:: What is needed ::
Retype each of the records below exactly, leaving the pictures out.

----

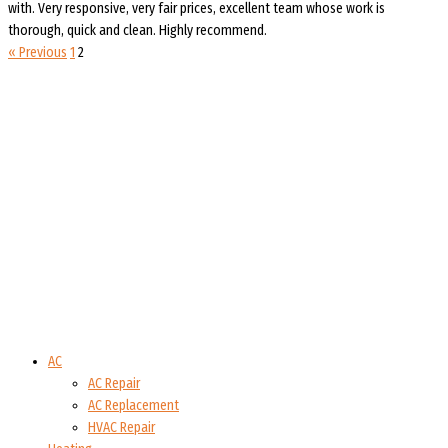
with. Very responsive, very fair prices, excellent team whose work is
thorough, quick and clean. Highly recommend.
« Previous
1
2
AC
AC Repair
AC Replacement
HVAC Repair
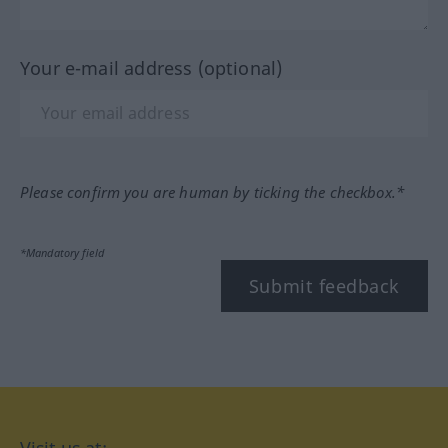
Your e-mail address (optional)
Please confirm you are human by ticking the checkbox.*
*Mandatory field
Submit feedback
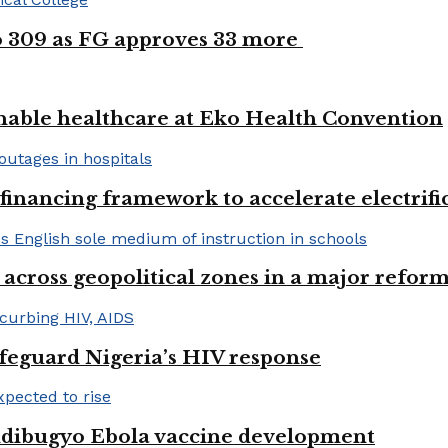
to 309 as FG approves 33 more
nable healthcare at Eko Health Convention
financing framework to accelerate electrifica
 across geopolitical zones in a major reform
afeguard Nigeria’s HIV response
ndibugyo Ebola vaccine development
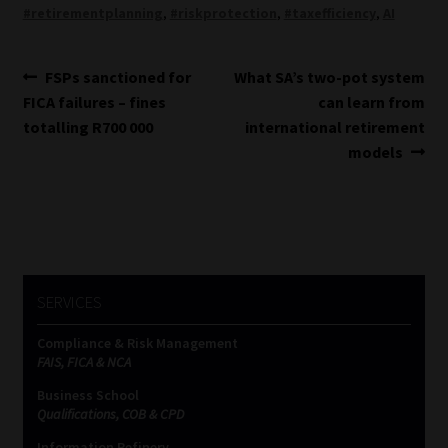
#retirementplanning
,
#riskprotection
,
#taxefficiency
,
AI
Post
Previous
Next
FSPs sanctioned for
What SA’s two-pot system
post:
post:
FICA failures – fines
can learn from
navigation
totalling R700 000
international retirement
models
SERVICES
Compliance & Risk Management
FAIS, FICA & NCA
Business School
Qualifications, COB & CPD
Information Refinery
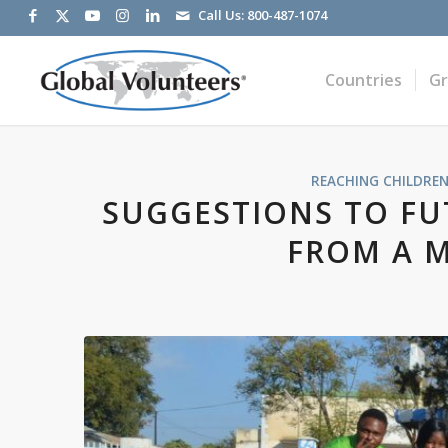
Call Us:
800-487-1074
Countries
G
REACHING CHILDREN
SUGGESTIONS TO FU
FROM A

----

:: Solution to this exercise ::
with. Very responsive, very fair prices, excellent team whose work is
thorough, quick and clean. Highly recommend.
« Previous
1
2
AC
AC Repair
AC Replacement
HVAC Repair
Your e-mail address (optional)
Please confirm you are human by ticking the checkbox.*
*Mandatory field
Submit feedback
to 309 as FG approves 33 more
nable healthcare at Eko Health Convention
financing framework to accelerate electrifica
 across geopolitical zones in a major reform
afeguard Nigeria’s HIV response
ndibugyo Ebola vaccine development
#retirementplanning
,
#riskprotection
,
#taxefficiency
,
AI
Post
Previous
Next
FSPs sanctioned for
What SA’s two-pot system
post:
post:
FICA failures – fines
can learn from
navigation
totalling R700 000
international retirement
models
SERVICES
Compliance & Risk Management
FAIS, FICA & NCA
Business School
Qualifications, COB & CPD
Information Refinery
Call Us:
800-487-1074
Countries
G
REACHING CHILDREN
SUGGESTIONS TO FU
FROM A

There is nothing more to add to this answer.